Tartaglia sighed. He had read enough and stuffed the papers back into the envelope. The call for a national database wasn’t new, and with over fifty police forces in the UK and no centralised system, it was justified. But as always, a shortage of funds coupled with the lack of a clear-cut message or a high profile lobby group won out over logic in the political debate. From his early days in CID, he remembered the case of a young Asian girl who failed to come home from school one day. She came from a tight-knit Muslim family and, according to everyone they spoke to, was not the sort of person to go missing and cause her parents worry. After making enquiries, the general assumption was that she had had a row with her parents and walked out. Echoing the Fred and Rosemary West cases, he later discovered that two other girls of a similar age had disappeared without trace in the same area of west London. But by that time it was too late, and short of pulling down each house or digging up every back garden in the area, there was nothing they could do. The disappearances weren’t broadcast as it was thought best not to panic the public. As far as he was aware, none of the girls had ever been found. Things had improved over the years, but as Anna said, the missing still slipped ‘between the cracks’.

‘Interesting piece?’ Donovan asked, as he put the envelope back on the pile.

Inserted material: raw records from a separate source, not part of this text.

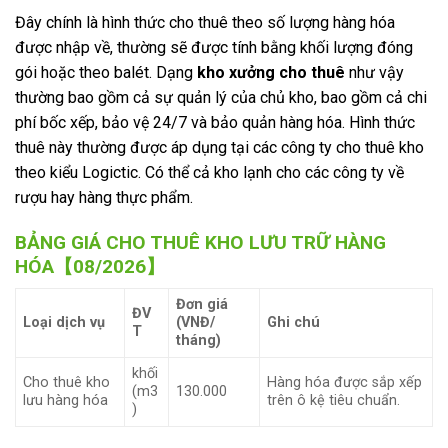
Đây chính là hình thức cho thuê theo số lượng hàng hóa
được nhập về, thường sẽ được tính bằng khối lượng đóng
gói hoặc theo balét. Dạng
kho xưởng cho thuê
như vậy
thường bao gồm cả sự quản lý của chủ kho, bao gồm cả chi
phí bốc xếp, bảo vệ 24/7 và bảo quản hàng hóa. Hình thức
thuê này thường được áp dụng tại các công ty cho thuê kho
theo kiểu Logictic. Có thể cả kho lạnh cho các công ty về
rượu hay hàng thực phẩm.
BẢNG GIÁ CHO THUÊ KHO LƯU TRỮ HÀNG
HÓA【08/2026】
Đơn giá
ĐV
Loại dịch vụ
(VNĐ/
Ghi chú
T
tháng)
khối
Cho thuê kho
Hàng hóa được sắp xếp
(m3
130.000
lưu hàng hóa
trên ô kệ tiêu chuẩn.
)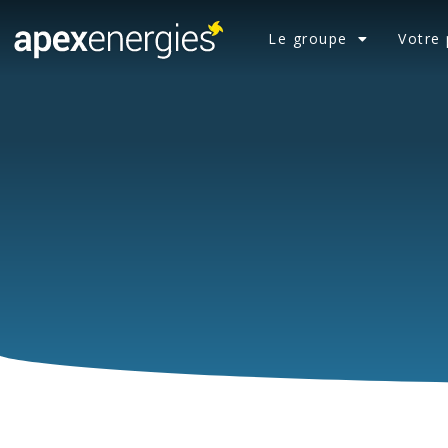
Le groupe
Votre 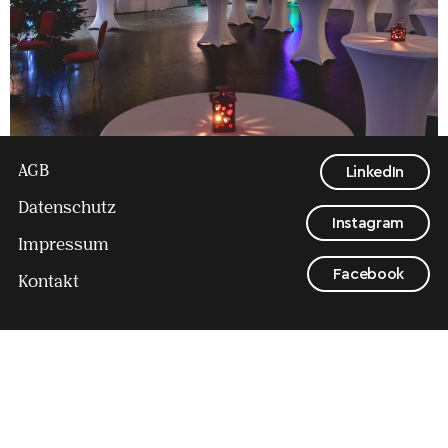
AGB
LinkedIn
Datenschutz
Instagram
Impressum
Facebook
Kontakt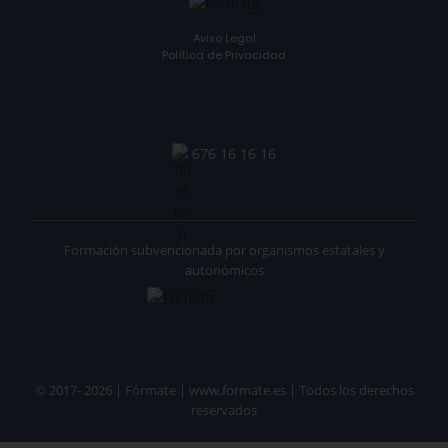
Aviso Legal
Política de Privacidad
676 16 16 16
Formación subvencionada por organismos estatales y
autonómicos
© 2017- 2026 | Fórmate | www.formate.es | Todos los derechos
reservados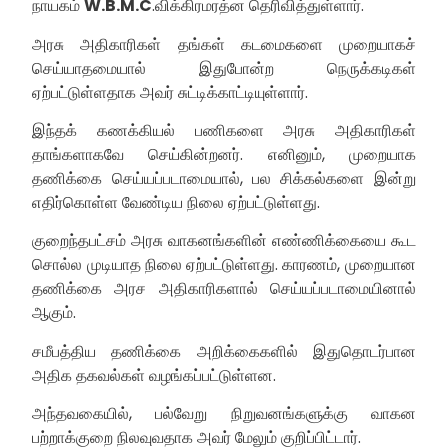
நாயகம்
W.B.M.C
.விக்கிரமரத்ன தெரிவித்துள்ளார்.
அரசு அதிகாரிகள் தங்கள் கடமைகளை முறையாகச்
செய்யாதமையால் இதுபோன்ற நெருக்கடிகள்
ஏற்பட்டுள்ளதாக அவர் சுட்டிக்காட்டியுள்ளார்.
இந்தக் கணக்கியல் பணிகளை அரசு அதிகாரிகள்
தாங்களாகவே செய்கின்றனர். எனினும், முறையாக
தணிக்கை செய்யப்படாமையால், பல சிக்கல்களை இன்று
எதிர்கொள்ள வேண்டிய நிலை ஏற்பட்டுள்ளது.
குறைந்தபட்சம் அரசு வாகனங்களின் எண்ணிக்கையை கூட
சொல்ல முடியாத நிலை ஏற்பட்டுள்ளது. காரணம், முறையான
தணிக்கை அரச அதிகாரிகளால் செய்யப்படாமையினால்
ஆகும்.
சமீபத்திய தணிக்கை அறிக்கைகளில் இதுதொடர்பான
அதிக தகவல்கள் வழங்கப்பட்டுள்ளன.
அந்தவகையில், பல்வேறு நிறுவனங்களுக்கு வாகன
பற்றாக்குறை நிலவுவதாக அவர் மேலும் குறிப்பிட்டார்.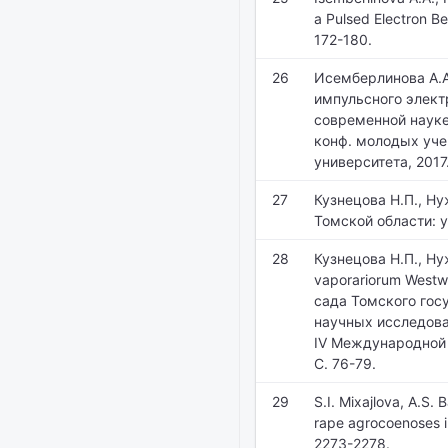
a Pulsed Electron Be
172-180.
26
Исемберлинова А.А.
импульсного элект
современной науке 
конф. молодых уче
университета, 2017.
27
Кузнецова Н.П., Н
Томской области: 
28
Кузнецова Н.П., Н
vaporariorum Westw
сада Томского гос
научных исследова
IV Международной к
С. 76-79.
29
S.I. Mixajlova, A.S.
rape agrocoenoses i
2273-2278.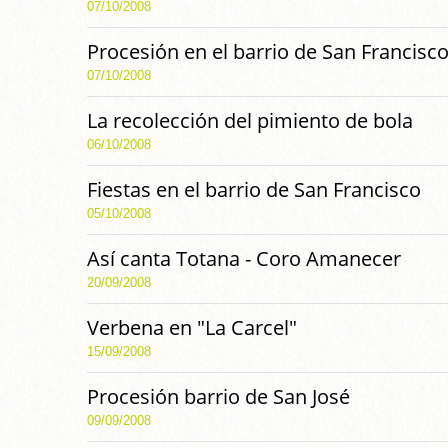
07/10/2008
Procesión en el barrio de San Francisco
07/10/2008
La recolección del pimiento de bola
06/10/2008
Fiestas en el barrio de San Francisco
05/10/2008
Así canta Totana - Coro Amanecer
20/09/2008
Verbena en "La Carcel"
15/09/2008
Procesión barrio de San José
09/09/2008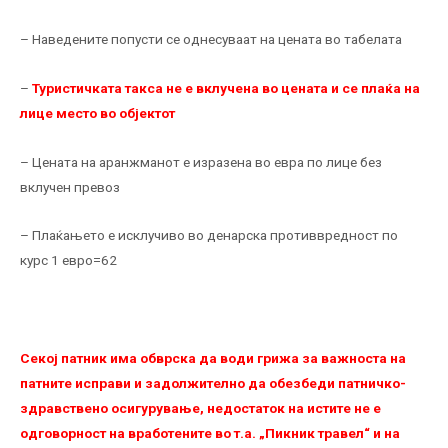
– Наведените попусти се однесуваат на цената во табелата
–
Туристичката такса не е вклучена во цената и се плаќа на
лице место во објектот
– Цената на аранжманот е изразена во евра по лице без
вклучен превоз
– Плаќањето е исклучиво во денарска противвредност по
курс 1 евро=62
Секој патник има обврска да води грижа за важноста на
патните исправи и задолжително да обезбеди патничко-
здравствено осигурување, недостаток на истите не е
одговорност на вработените во т.а. „Пикник травел“ и на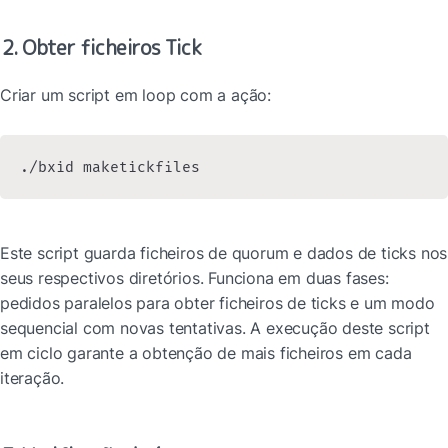
2. Obter ficheiros Tick
Criar um script em loop com a ação:
./bxid maketickfiles
Este script guarda ficheiros de quorum e dados de ticks nos 
seus respectivos diretórios. Funciona em duas fases: 
pedidos paralelos para obter ficheiros de ticks e um modo 
sequencial com novas tentativas. A execução deste script 
em ciclo garante a obtenção de mais ficheiros em cada 
iteração.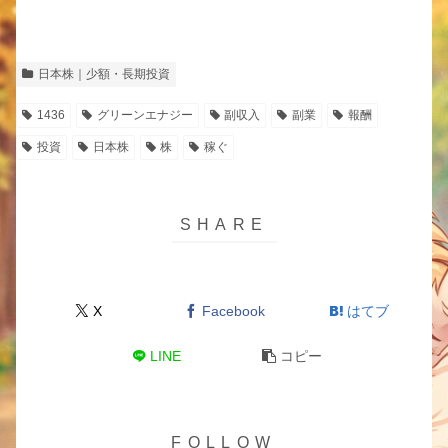
日本株｜少額・長期投資
1436
グリーンエナジー
副収入
副業
報酬
投資
日本株
株
稼ぐ
X
Facebook
はてブ
LINE
コピー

He nodded. There was genuine feeling in the writing and, whatever else he thought of Anna, she had gone up several notches in his estimation. ‘What’s particularly interesting,’ he said, ‘is that Joe Logan circled the first paragraph as well as highlighting the line, “How many of us unwittingly pass by the remains of the missing?”’

‘You think he was going to write about the subject?’

‘He was certainly curious about it. At least I now think I know how she got him to agree to an interview.’

His phone started to ring. He picked up and heard Gerachty’s voice at the other end.

‘I thought you’d like to know, I’ve just been interviewing the anonymous caller,’ she said, not bothering with any greeting or preamble. ‘Her name’s Mandy Wilson and she’s a new member of the rowing club. She was one of three women there last night and she caved in pretty quick when we told her we had the voice recording and prints. It turns out she’s been having an affair with Craig Sykes, the club secretary,’ she continued, rattling through it at top speed, in a flat tone of voice, as though ticking a box. ‘Instead of going home to his wife and kids after the practice session, he took her out for a curry. When they’d finished, they decided to go back to the club for a nightcap, or something. Anyway, when they got there, they found the door was closed but unlocked. They thought the barman had forgotten to lock up. Reading between the lines, they were pretty pissed, or at least she was. She had quite a hangover today, looked positively green. If the killer was still there, he must have heard them coming.’

‘Did they notice anything else that was odd?’ he asked, when she finished the account.

‘Apart from the door being unlocked, no. Like you said, they didn’t turn on the lights as they didn’t want anyone knowing they were there. She said she and Craig went out onto the balcony to look at the view, then they decided they fancied something more to drink. She volunteered to go and get it, which is when she tripped over the body. At first, she thought it was one of the other members who’d had a skinful and gone to sleep behind the bar. It was so dark, she couldn’t see anything much. She remembers noticing that the fridge lights were out, which she thought was a little odd. I don’t know what bit of Paul Khan she touched, but she said he felt warm.’